Multiple, mais pas prolifique ! Chez Dargaud, Philippe
Ostermann et François Le Bescond voulaient m'associer à Michel
Rouge qui, après avoir arrêté Comanche,
finissait un Marshall Blueberry. Ayant déjà beaucoup
de travail, je ne cherchais pas à multiplier
les collaborations, mais j’avais une idée
de scénario qui traînait depuis quelques
temps dans un coin de ma tête. J'ai alors rédigé un
synopsis très sommaire de deux pages qui a plu à l’éditeur...
mais pas à Michel. Pour des raisons personnelles,
il ne s’y retrouvait pas.

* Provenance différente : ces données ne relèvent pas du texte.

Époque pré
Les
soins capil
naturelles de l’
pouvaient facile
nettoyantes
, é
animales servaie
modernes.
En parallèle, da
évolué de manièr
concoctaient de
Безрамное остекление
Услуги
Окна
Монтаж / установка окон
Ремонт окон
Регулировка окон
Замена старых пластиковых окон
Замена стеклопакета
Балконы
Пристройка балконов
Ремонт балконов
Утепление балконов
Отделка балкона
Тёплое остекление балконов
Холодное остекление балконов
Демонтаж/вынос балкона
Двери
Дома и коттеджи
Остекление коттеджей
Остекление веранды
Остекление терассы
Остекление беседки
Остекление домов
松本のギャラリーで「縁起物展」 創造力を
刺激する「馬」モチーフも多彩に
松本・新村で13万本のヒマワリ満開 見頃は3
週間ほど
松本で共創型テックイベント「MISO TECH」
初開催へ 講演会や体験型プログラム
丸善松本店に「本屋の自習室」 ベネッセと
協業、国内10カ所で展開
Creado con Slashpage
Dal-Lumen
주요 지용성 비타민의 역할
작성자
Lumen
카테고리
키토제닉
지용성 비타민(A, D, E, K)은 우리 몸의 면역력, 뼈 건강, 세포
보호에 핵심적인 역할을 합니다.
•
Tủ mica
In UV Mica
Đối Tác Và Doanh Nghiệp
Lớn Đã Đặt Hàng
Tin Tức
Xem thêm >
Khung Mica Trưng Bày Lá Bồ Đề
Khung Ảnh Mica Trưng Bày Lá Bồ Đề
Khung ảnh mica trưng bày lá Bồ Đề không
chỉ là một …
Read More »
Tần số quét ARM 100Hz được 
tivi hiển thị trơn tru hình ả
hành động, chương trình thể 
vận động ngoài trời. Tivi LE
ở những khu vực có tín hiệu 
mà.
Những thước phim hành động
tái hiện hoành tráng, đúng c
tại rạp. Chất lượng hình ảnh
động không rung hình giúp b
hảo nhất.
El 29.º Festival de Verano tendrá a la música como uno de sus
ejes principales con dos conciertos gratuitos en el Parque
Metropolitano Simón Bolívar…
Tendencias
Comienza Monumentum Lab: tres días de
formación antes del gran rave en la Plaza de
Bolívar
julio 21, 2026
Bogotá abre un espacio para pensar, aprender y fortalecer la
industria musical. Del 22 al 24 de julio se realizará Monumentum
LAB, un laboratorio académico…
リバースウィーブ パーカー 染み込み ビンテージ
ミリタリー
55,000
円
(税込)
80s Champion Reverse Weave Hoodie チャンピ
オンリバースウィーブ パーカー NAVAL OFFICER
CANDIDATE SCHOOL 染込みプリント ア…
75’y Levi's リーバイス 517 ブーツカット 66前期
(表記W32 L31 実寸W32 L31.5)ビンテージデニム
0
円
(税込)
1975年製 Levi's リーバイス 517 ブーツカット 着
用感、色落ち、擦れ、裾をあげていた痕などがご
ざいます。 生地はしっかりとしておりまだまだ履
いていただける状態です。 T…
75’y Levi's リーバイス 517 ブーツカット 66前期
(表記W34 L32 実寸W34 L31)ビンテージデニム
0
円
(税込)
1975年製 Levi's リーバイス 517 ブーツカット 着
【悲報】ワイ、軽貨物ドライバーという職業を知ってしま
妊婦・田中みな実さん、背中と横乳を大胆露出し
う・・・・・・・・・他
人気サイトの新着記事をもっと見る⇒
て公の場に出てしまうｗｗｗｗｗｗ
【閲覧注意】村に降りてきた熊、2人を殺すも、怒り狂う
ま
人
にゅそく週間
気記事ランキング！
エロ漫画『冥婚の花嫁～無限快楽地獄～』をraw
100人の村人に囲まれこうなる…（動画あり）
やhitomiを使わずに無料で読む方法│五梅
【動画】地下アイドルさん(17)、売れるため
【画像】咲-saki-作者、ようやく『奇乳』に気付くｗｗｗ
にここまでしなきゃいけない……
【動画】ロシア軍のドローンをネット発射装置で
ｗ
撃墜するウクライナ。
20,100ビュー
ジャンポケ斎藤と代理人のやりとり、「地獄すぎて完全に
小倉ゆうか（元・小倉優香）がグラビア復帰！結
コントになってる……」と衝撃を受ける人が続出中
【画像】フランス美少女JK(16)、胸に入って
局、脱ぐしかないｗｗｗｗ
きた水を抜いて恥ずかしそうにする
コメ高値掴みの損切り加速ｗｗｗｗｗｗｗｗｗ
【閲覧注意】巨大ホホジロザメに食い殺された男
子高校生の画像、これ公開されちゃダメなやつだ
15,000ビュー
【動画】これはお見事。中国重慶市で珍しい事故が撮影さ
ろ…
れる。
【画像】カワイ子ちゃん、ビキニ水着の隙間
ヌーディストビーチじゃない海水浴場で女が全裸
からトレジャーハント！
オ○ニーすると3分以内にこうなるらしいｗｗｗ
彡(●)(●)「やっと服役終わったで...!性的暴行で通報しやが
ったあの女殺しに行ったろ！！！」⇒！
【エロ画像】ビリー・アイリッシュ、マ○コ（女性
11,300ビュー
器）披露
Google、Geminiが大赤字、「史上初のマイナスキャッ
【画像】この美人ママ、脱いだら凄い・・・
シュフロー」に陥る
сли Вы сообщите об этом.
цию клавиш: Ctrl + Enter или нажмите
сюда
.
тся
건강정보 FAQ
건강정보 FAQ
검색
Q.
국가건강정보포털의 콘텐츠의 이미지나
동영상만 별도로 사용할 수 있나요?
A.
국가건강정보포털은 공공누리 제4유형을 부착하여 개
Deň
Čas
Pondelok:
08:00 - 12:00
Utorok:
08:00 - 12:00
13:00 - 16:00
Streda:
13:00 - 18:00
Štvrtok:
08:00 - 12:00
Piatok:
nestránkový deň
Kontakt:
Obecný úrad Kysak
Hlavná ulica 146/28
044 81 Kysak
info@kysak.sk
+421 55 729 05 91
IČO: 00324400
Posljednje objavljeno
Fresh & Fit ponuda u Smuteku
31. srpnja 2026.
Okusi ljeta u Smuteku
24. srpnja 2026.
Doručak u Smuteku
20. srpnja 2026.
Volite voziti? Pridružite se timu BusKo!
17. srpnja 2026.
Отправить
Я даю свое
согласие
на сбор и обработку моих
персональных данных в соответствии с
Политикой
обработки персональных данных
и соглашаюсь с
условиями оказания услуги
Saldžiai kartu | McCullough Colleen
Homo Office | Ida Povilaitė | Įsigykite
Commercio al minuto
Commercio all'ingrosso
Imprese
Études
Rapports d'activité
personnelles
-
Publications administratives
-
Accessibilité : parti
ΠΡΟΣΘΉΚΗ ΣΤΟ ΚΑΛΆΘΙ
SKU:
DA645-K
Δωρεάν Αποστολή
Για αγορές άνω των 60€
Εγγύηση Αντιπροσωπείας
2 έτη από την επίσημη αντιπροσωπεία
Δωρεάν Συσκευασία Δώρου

Ne courant pas après
une nouvelle collaboration, j’ai laissé tomber.
Entre temps, j’avais vu par hasard des planches
d'un certain Miguel (sur un scénario de C...)
que j'avais trouvé intéressantes. Un
dessin très élégant, proche de
celui de Giardino. Un mois plus tard, l’éditeur
m’annonce qu’il a présenté mon
synopsis à ce Miguel... qui est alors en panne
de scénario et qui est complètement emballé par
mon projet. Un peu contraint et dubitatif, je lui ai
quand même écrit neuf pages pour qu'il
puisse faire un essai. Il m'a fait quatre pages magnifiques.
C'était parti ! Au début, il devait dessiner
mon histoire en alternance avec celle de C..., ça
m'arrangeait, mais la fin du scénario n'arrivant
pas, Dargaud y a définitivement renoncé.
On m'a alors demandé d'alimenter régulièrement
Miguel en texte. Ce qui m'arrangeait moins, rapport à mon
planning, mais au vu du résultat, je ne le ne
le regrette plus maintenant. En plus d'être un
bon dessinateur, Miguel est quelqu'un de vraiment bien.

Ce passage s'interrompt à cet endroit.